Bethanie Baird, TCC Dental Hygiene student, visited Nicaragua this summer where she and other students cleaned patients' teeth. Below, she shares her experience with us.
After arriving in Managua, Nicaragua's capital city and the location of the airport, my first emotion was shock. Seeing so many buildings and homes with only two walls and dirt floors was so unthinkable to me. The massive amounts of trash and debris on the side of the roads were unbelievable. The most heartbreaking sight was the animals, or walking skeletons. I had never seen anything like this in my life. I admit, I was very nervous and I never thought I would survive a whole week there. After meeting our driver, Juan Pablo and the dentist we would be working alongside, Dr. Sampson, I soon realized the people were nothing as I expected.
My first experience cleaning teeth was that following day. I had seen pictures and a video of the working conditions prior to the trip, but it is nothing one can imagine until it is experienced firsthand. The patients sat in lawn chairs, and we stood either behind them, or we would squat beside them to see inside their mouths. We worked outside in the blistering heat, and after every patient we would have to wipe the sweat from our faces. The amount of decay and tartar these patients had was unbelievable, even on children as young as two. Some of the patients had never even owned a toothbrush, something we don't think about in the United States.
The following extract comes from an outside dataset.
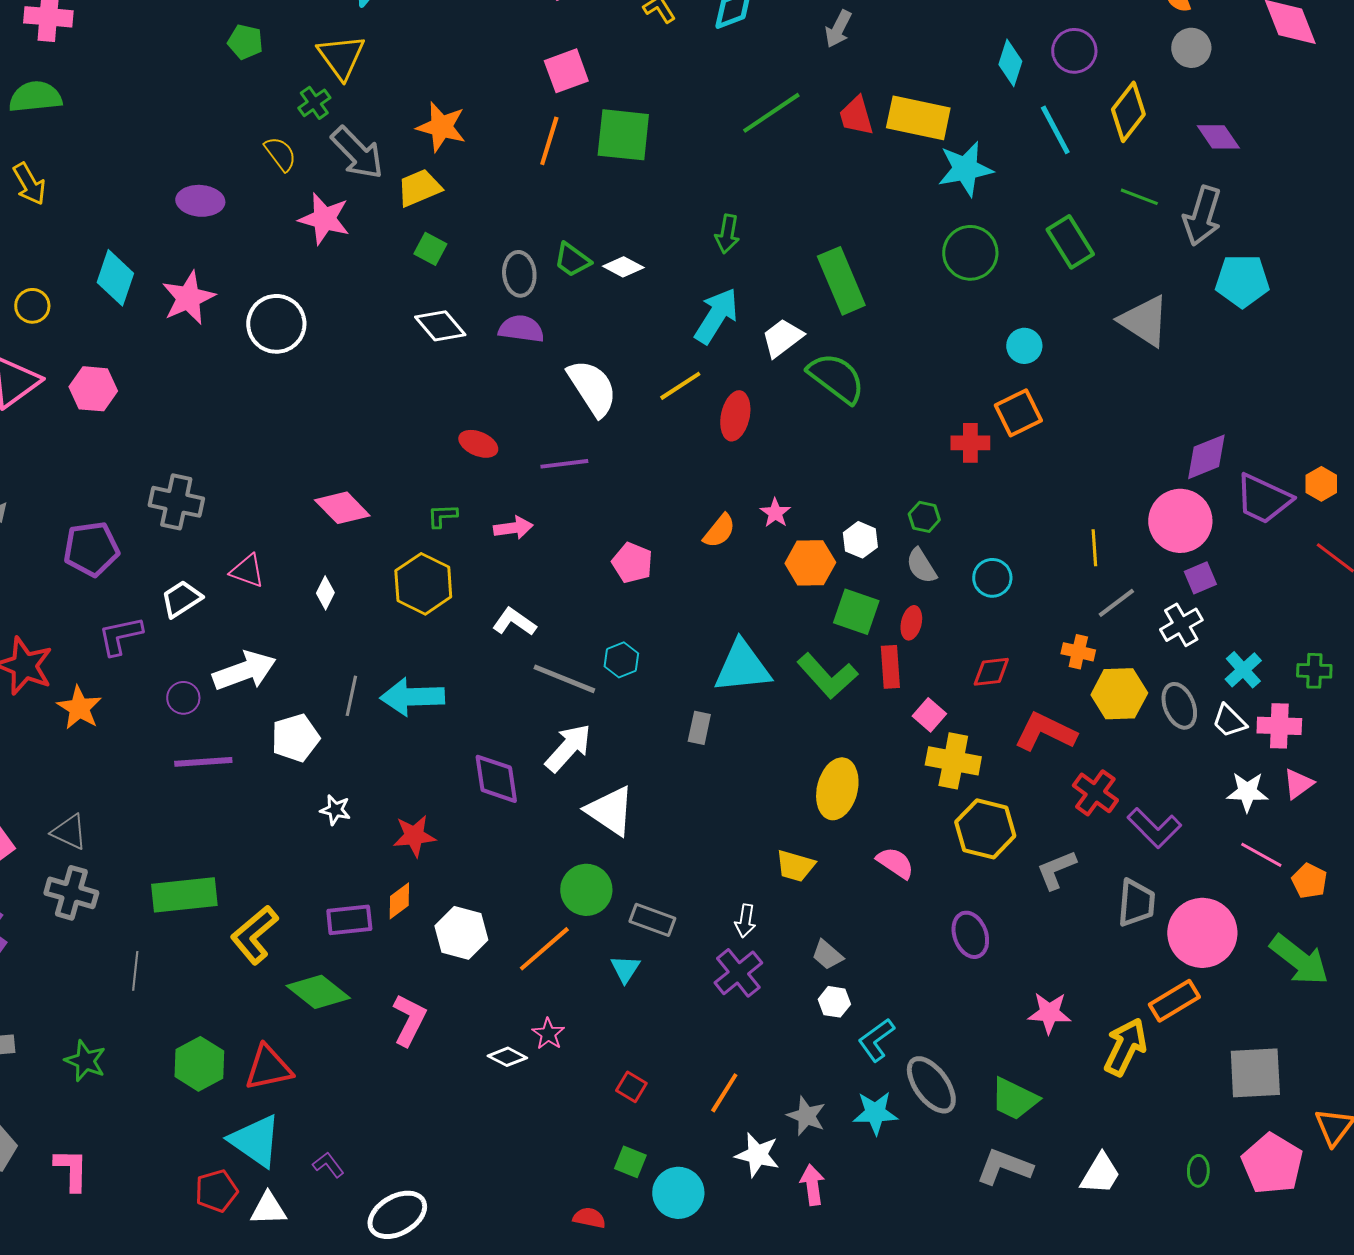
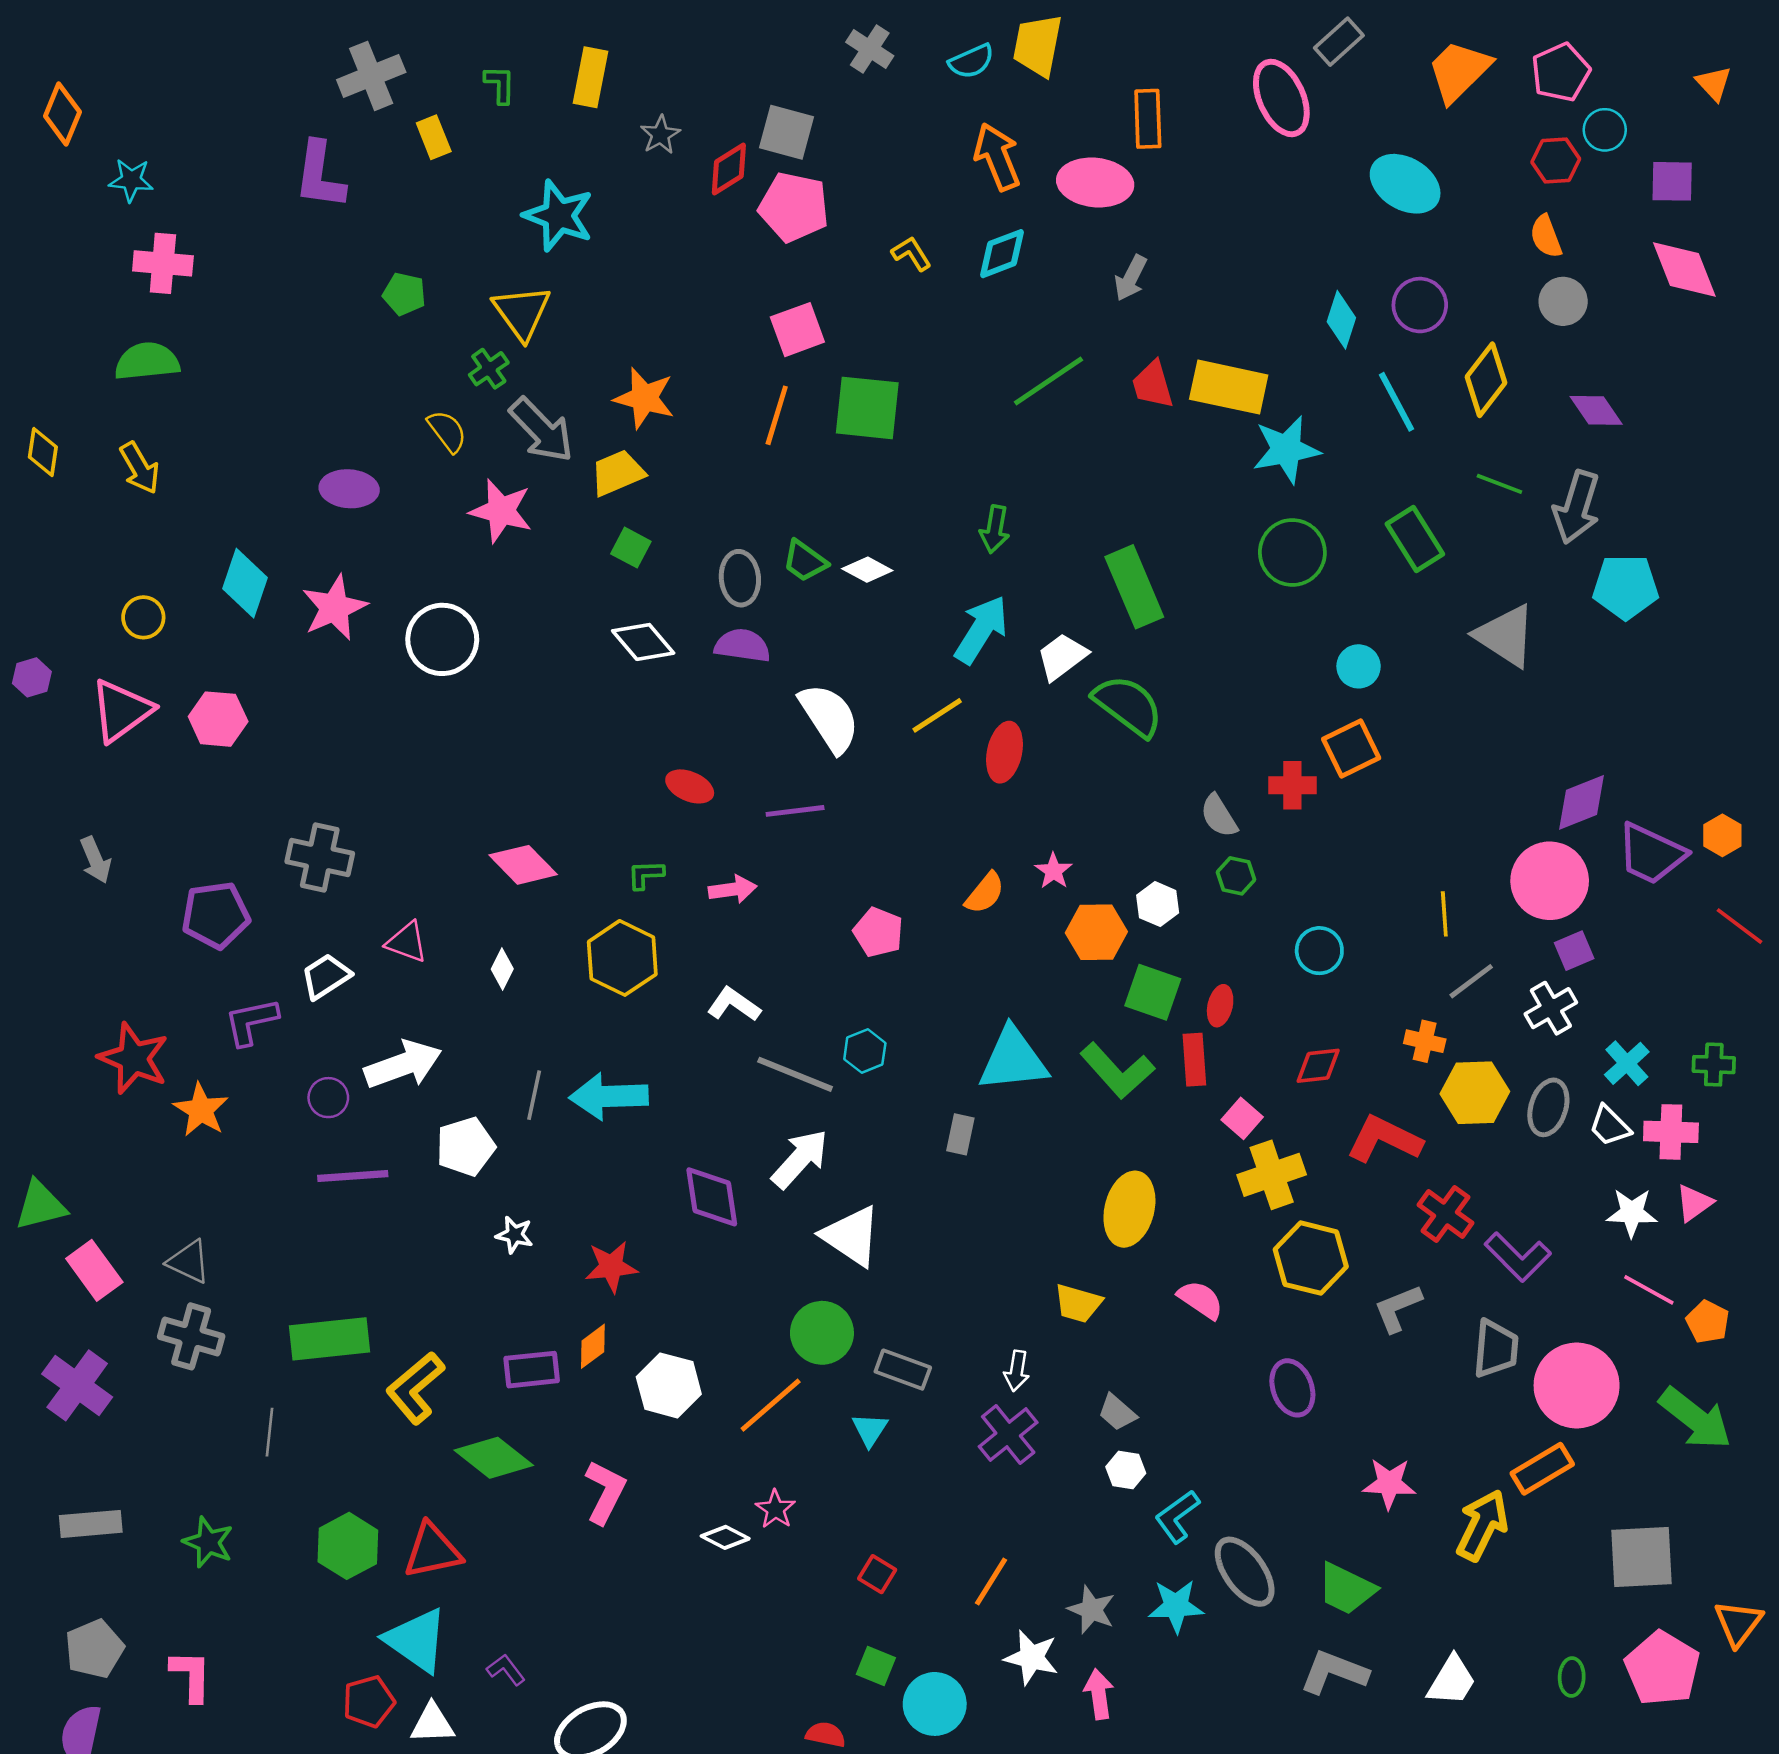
gray semicircle: (921, 566) -> (1219, 816), moved
gray ellipse: (1179, 706) -> (1548, 1107), turned 39
yellow cross: (953, 761) -> (1272, 1175), turned -30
We traveled to different cities and "sectors" as they are called, and after four days of cleaning teeth and applying fluoride to children, we counted approximately 360 patients we treated. We also had the opportunity to visit a nutrition center - this is where parents sent their children if they were malnourished and could not afford to feed them. I think we all left in tears that day. A total eye-opening experience.
These people were the kindest individuals I have ever met. They were so appreciative of our services to them and did not complain at all, even though they were in obvious pain. The procedures we performed on some patients would require local anesthesia in our clinic, and these patients did not have anything to numb them. They had a whole attitude of "my house is your house" and welcomed us everywhere with open arms. I fell in love with the culture while I was down there. Family is very important to them, and they are so trusting of one another. It was amazing to me to see people who have so little, be so grateful and so proud of what they do have. After spending a whole week without things I never thought I could live without (air conditioning, hot water, flushing toilets, technology), I started looking at things from a different perspective once I arrived back to the U.S. I wish everybody could have the opportunity to travel to Nicaragua and learn from the people and their way of life.
Pictured above: Dental Hygiene students clean teeth in Nicaragua during summer 2012.